If what you’re trying to say is that beautiful and historic Possum Beach got blown all to pieces and is going to have a hard time picking itself back up, what you say is, Possum Beach was devastated – which is to say, laid waste – by Hurricane Humperdinck.
Got it? Good.
I’ve always been a sucker for a well-done redemption arc in my fictions of choice, in both written and visual media. And I’ve always been puzzled by the vocal commentary that always arises on such occasions, to the effect that so-and-so doesn’t deserve redemption. Because – in my cultural tradition, at least – the whole point of redemption is that it isn’t something you get because you deserve it, it’s something you get because you’ve done something bad enough that you need it.

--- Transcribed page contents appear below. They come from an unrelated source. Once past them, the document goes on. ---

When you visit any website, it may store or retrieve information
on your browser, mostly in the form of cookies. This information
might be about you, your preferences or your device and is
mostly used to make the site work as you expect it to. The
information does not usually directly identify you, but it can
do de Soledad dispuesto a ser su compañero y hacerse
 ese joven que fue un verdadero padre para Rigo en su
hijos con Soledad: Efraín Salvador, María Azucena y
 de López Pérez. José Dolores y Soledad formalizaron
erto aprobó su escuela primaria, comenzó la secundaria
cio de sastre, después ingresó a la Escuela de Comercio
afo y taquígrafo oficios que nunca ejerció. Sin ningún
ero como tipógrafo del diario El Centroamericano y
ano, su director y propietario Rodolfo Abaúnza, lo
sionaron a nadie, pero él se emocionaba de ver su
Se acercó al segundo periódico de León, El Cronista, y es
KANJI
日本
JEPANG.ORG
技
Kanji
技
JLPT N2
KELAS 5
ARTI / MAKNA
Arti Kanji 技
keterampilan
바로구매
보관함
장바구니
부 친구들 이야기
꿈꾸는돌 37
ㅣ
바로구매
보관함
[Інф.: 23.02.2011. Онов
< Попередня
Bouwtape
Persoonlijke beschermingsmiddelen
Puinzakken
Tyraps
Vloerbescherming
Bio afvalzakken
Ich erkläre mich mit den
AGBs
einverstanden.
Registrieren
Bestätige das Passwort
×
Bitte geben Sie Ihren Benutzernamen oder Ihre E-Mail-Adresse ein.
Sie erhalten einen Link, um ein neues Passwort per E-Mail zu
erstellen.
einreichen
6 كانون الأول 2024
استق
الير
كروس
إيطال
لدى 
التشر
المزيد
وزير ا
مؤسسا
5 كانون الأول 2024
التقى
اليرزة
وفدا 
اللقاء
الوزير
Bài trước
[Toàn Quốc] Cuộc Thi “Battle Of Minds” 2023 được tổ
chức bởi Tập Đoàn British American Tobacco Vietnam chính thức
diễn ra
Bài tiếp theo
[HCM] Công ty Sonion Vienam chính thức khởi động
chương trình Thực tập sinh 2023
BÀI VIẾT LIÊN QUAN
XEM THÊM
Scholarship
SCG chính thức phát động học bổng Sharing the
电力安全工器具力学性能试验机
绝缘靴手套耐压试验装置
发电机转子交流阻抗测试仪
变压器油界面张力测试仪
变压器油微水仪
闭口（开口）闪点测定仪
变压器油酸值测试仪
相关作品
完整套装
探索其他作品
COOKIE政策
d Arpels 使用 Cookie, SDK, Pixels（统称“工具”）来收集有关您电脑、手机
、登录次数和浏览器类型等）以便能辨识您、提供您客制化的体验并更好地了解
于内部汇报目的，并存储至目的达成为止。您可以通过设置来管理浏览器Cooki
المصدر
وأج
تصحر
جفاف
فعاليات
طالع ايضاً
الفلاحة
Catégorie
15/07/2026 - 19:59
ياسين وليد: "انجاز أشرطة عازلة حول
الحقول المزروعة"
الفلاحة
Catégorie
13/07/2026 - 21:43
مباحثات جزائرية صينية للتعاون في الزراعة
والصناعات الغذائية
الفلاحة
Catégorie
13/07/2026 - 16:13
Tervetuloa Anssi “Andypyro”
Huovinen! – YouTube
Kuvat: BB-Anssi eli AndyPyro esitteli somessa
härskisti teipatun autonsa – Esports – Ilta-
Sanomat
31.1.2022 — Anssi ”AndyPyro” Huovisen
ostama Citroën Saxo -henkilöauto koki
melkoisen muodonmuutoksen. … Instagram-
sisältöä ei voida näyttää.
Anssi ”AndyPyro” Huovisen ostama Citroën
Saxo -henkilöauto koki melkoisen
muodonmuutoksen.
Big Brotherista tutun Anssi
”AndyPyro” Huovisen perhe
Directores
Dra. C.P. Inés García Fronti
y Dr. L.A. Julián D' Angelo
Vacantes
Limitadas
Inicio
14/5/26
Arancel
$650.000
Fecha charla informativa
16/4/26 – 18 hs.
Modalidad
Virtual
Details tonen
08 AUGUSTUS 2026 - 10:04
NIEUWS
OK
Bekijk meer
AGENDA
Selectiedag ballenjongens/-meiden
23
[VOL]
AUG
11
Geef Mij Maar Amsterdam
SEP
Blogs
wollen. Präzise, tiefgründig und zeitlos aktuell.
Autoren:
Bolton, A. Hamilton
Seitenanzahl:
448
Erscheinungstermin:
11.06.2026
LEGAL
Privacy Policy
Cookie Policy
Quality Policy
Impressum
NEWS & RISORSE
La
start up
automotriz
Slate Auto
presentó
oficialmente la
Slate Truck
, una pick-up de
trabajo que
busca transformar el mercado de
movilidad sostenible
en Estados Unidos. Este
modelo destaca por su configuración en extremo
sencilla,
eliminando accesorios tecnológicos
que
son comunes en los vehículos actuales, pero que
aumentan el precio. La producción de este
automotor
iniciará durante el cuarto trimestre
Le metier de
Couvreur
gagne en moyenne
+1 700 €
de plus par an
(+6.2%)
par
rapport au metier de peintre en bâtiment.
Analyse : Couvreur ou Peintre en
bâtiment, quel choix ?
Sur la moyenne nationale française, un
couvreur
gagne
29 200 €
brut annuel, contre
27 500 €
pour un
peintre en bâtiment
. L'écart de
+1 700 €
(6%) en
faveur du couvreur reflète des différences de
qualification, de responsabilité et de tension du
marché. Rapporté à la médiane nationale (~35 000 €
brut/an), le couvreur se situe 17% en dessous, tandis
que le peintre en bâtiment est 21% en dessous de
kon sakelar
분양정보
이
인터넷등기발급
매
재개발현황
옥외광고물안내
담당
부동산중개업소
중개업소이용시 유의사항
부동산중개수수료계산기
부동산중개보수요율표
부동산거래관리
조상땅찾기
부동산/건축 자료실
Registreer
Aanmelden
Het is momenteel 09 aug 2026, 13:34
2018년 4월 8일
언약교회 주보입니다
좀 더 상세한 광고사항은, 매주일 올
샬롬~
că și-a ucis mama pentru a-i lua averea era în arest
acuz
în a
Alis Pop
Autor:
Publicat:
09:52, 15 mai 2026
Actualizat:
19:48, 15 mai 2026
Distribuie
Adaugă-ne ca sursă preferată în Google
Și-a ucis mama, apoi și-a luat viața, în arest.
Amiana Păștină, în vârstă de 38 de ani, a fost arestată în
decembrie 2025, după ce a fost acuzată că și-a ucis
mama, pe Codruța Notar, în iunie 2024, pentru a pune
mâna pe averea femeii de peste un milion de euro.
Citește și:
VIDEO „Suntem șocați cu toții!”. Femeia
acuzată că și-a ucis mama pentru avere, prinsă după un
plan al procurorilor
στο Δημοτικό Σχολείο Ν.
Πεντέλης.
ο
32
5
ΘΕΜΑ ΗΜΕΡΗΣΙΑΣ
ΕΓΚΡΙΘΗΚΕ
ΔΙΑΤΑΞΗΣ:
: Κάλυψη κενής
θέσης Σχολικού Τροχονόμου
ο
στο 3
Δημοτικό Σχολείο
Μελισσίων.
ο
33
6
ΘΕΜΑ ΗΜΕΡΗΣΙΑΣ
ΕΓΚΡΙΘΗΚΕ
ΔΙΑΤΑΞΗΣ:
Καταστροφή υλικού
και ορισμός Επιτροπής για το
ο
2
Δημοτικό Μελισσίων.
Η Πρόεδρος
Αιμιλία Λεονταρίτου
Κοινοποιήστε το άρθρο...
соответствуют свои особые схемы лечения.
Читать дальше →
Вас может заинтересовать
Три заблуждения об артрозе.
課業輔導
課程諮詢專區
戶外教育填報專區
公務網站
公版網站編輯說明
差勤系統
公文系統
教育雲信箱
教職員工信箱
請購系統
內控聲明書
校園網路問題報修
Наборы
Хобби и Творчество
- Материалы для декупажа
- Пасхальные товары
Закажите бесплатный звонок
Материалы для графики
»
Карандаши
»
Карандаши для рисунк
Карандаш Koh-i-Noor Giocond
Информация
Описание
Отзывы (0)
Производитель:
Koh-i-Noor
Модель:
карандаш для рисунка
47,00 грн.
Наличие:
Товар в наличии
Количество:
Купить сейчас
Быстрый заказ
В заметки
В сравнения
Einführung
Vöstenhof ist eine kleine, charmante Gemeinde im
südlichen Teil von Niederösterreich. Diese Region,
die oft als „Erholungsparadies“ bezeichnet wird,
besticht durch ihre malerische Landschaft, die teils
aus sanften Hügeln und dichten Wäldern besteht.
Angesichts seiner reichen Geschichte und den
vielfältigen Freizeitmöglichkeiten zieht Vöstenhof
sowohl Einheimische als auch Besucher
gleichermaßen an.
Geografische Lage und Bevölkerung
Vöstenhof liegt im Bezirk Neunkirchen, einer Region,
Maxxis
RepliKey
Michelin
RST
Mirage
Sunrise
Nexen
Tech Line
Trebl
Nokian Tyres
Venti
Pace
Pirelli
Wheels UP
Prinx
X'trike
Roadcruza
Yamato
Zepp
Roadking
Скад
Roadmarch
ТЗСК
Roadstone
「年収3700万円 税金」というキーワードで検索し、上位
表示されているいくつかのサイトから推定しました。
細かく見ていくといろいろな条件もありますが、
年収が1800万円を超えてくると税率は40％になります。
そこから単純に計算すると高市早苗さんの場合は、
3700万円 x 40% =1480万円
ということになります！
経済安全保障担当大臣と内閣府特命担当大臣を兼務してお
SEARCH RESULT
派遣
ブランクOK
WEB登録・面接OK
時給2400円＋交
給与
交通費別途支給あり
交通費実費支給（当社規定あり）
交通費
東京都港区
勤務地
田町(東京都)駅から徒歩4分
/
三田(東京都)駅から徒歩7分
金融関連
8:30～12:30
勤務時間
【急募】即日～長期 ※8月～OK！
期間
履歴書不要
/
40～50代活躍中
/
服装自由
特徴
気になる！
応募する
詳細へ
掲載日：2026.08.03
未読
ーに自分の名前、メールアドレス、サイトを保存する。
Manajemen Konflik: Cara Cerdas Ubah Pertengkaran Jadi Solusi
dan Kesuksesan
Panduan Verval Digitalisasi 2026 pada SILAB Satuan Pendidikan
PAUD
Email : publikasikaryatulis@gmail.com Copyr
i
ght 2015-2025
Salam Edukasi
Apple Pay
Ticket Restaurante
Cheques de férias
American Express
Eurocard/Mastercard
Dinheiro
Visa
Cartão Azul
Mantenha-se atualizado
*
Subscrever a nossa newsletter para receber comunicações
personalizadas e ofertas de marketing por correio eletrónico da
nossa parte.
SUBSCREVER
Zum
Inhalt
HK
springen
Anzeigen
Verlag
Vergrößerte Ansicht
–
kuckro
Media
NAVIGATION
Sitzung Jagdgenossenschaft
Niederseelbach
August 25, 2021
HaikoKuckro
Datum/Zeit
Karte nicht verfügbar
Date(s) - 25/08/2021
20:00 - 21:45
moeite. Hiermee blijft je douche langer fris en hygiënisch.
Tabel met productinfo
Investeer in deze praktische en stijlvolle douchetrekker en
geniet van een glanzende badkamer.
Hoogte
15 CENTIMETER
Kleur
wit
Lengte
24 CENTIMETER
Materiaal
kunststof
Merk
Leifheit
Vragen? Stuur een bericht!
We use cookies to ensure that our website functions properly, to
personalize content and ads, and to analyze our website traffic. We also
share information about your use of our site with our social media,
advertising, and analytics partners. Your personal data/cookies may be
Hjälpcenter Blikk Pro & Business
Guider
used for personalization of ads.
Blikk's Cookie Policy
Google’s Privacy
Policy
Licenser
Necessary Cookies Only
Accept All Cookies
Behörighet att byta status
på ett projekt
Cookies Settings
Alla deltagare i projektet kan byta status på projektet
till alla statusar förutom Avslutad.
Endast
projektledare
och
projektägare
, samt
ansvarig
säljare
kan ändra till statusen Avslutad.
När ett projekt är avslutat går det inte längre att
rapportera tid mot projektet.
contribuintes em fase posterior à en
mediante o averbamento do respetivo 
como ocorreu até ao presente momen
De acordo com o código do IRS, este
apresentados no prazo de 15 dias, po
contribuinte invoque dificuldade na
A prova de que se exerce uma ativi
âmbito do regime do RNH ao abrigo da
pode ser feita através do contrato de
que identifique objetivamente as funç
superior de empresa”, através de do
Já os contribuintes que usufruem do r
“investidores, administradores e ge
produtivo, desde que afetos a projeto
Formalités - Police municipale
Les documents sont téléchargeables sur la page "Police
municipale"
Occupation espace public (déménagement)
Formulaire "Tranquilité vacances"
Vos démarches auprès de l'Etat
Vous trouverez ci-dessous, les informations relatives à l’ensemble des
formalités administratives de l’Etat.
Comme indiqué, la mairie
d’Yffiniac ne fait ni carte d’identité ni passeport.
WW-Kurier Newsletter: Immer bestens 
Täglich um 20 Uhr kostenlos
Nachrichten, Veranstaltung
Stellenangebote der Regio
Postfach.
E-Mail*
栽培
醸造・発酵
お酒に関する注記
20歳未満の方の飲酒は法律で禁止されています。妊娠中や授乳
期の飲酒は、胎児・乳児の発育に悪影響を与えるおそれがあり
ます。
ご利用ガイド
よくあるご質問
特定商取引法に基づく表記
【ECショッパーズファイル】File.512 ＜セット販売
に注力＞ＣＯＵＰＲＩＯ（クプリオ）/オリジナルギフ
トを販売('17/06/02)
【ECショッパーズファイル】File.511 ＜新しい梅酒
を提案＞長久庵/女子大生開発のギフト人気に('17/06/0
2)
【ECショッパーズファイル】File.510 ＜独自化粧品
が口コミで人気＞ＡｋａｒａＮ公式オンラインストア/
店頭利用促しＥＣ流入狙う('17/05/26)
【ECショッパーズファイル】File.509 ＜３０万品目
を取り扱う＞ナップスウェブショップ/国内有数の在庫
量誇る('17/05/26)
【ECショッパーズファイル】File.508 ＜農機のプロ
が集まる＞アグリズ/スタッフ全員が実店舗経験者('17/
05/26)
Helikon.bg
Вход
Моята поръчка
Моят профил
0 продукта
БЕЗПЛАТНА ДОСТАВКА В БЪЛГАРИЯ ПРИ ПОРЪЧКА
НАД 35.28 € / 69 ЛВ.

But if the naysayers are operating out of a definition of “redemption” that has no theological or philosophical dimension to it, but is instead merely a shorter way of saying “rehabilitation in the court of public opinion” . . . well, I may still think that a lot of them are full of it, but at least I can understand how they got there.
(Also – if you’re going to write a redemption arc, don’t cheat by making your character-to-be-redeemed guilty of something that they/their culture think is a Big Wrong Thing but that we, enlightened souls that we are, consider to be Not Really That Big a Deal. They need to be really and truthfully guilty of something really and truthfully bad, or there’s no point to the exercise.)